Despite this concern, only 64% of surveyed professionals felt that their organisations were "well equipped to address all security implications of genAI."

The State of Pentesting Report also found that a majority of security leaders are under pressure to prioritise speed over security, with 52% acknowledging this challenge. This balancing act between rapid business demands and thorough security is affecting organisations' ability to address vulnerabilities effectively.

Software supply chain risks present another challenge, as only half of respondents expressed full trust in their ability to identify and prevent vulnerabilities from software suppliers. This is notable given that 82% of organisations are required by customers or regulators to provide software security assurance.

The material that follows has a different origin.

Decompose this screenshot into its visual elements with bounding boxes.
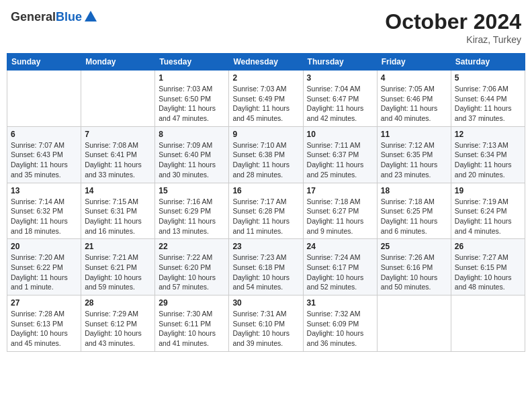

Gunter Ollman, Chief Technology Officer at Cobalt, said, "Regular pentesting has never been so important, particularly given the breakneck speed of AI adoption and the vulnerabilities that are introduced into an organisation's security posture. I

"t's a concern that 31% of serious vulnerabilities are not being fixed, however at least these firms are aware of the problem and can develop strategies to mitigate the risk. Organisations that do take an offensive security approach are taking a huge step to strengthening defences against cybercriminals who typically attack opportunistically.

"In doing so they're getting ahead of any compliance requirements and reassuring their customers that they're safe to do business with."

The methodology behind the State of Pentesting Report incorporates data from Cobalt's penetration tests across more than 2,700 organisations, supplemented by survey insights from a third-party firm, Emerald Research. The pentest metadata was sanitised before being provided to Cyentia Institute for independent analysis.